According to a Janus Henderson portfolio optimization study, the average investor should consider allocating 10% of a balanced investment portfolio to global REITs, as the asset class can provide valuable income and defensive growth characteristics1.

Key Takeaways

  • In our opinion, investors should consider global REITs for three key reasons: income, diversification and liquidity.
  • Over the long term, REITs have exhibited low correlation with bonds and equities and provided a cost-efficient way for investors to access global real estate markets.
  • REITs also have defensive characteristics, often investing in companies whose tenants have long-duration leases, which can help provide stability through an economic cycle.

Why consider adding Global REITs to a balanced investment portfolio?

Guy Barnard: I’d highlight three key reasons for investors to look at global REITs as part of a balanced portfolio allocation. The first is income. Global REITs offer a dividend yield and have demonstrated ability over time to grow this in excess of inflation2.

The second point I would highlight is diversification. Global REITs have a low correlation with both bonds and equities over the long term3 and, in addition, are providing you to exposure across many different countries, sectors and thousands of individual real estate assets. Now, this is diversification that is very hard to replicate in most other forms of real estate ownership.

And the final point I would make is around liquidity. Now the REITs sector itself has grown tremendously over time, with a free-float market cap [capitalization] in excess of $1.5 trillion4. So this should give investors comfort that they can access global real estate markets in a cost-efficient manner.

How much should investors consider allocating to REITs?

Greg Kuhl: We have undertaken a portfolio optimization study that goes back over two economic cycles, more than 20 years. The analysis includes a sampling of asset classes that we find in real-world investor portfolios across equities, fixed income and alternatives. The goal of our analysis was to determine what portfolio allocation over that timeframe would have generated the highest risk-adjusted return, the highest Sharpe ratio. What we found is that the portfolio that did have that best risk-adjusted return had a 10% allocation to global real estate5.

If you study the data a little bit more closely, what you find is that REITs really tend to perform well and benefit the portfolio in periods of drawdown, or generally stress periods6; REITs tend to outperform other asset classes. To us, that makes perfect sense because we view the key components of real estate as lower correlation with other asset classes7, high current income and defensive growth.

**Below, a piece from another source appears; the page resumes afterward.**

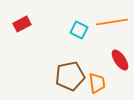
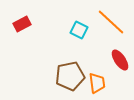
orange line: moved 1 px left; rotated 52 degrees clockwise
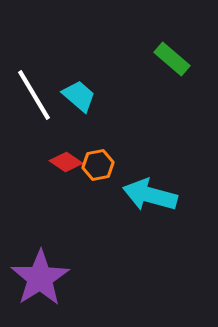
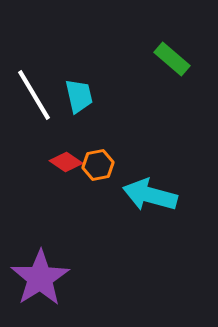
cyan trapezoid: rotated 36 degrees clockwise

What advantages, if any, do REITs offer in an aging business cycle?

Tim Gibson: Real estate is a real asset class, so it’s connected and linked to the underlying economy. We are, after all, the landlords of the economy. The advantages for REITs: So, they have long-duration leases, which can act as a shock absorber and help smooth economic cycles. REITs also provide a stable and, in today’s case, actually a growing dividend yield. So as we have headwinds of debt, deflation and falling interest rates, this means that REITs can offer defensive characteristics.

 

Notes:
1. Source: Janus Henderson Investors as at June 2019. Based on analysis of asset class weights and risk/return characteristics in an optimal portfolio (maximum Sharpe ratio) when the FTSE EPRA Nareit Developed Index is included/excluded from the baseline balanced market portfolio.

2.Source: https://www.reit.com/news/blog/market-commentary/reits-and-inflation-protection, 1 October 2019.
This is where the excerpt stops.